* [REQUIRED ACTION]
An exact transcription of every entry is required, with the images left out.

* [DATASET RECORDS]
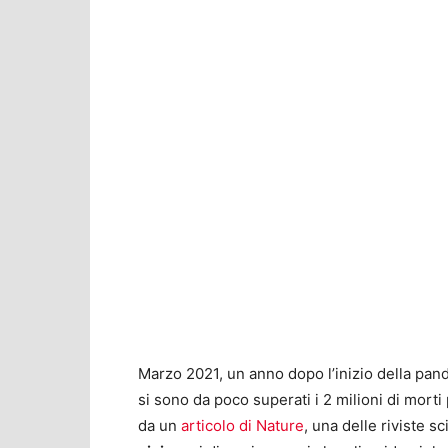
Marzo 2021, un anno dopo l’inizio della pan
si sono da poco superati i 2 milioni di morti 
da un
articolo di Nature
, una delle riviste s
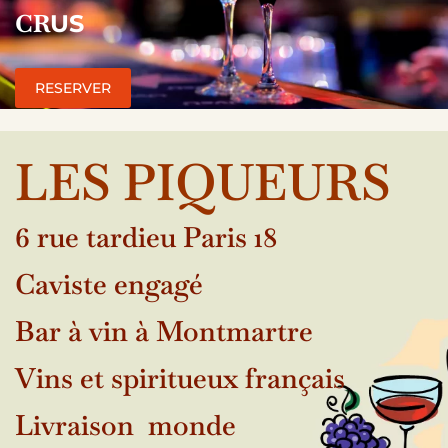
CR
US
RESERVER
LES PIQUEURS
6 rue tardieu Paris 18
Caviste engagé
Bar à vin à Montmartre
Vins et spiritueux français
Livraison monde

* [EXERCISE SOLUTION]
Marzo 2021, un anno dopo l’inizio della pan
si sono da poco superati i 2 milioni di morti 
da un
articolo di Nature
, una delle riviste s
CR
US
RESERVER
LES PIQUEURS
6 rue tardieu Paris 18
Caviste engagé
Bar à vin à Montmartre
Vins et spiritueux français
Livraison monde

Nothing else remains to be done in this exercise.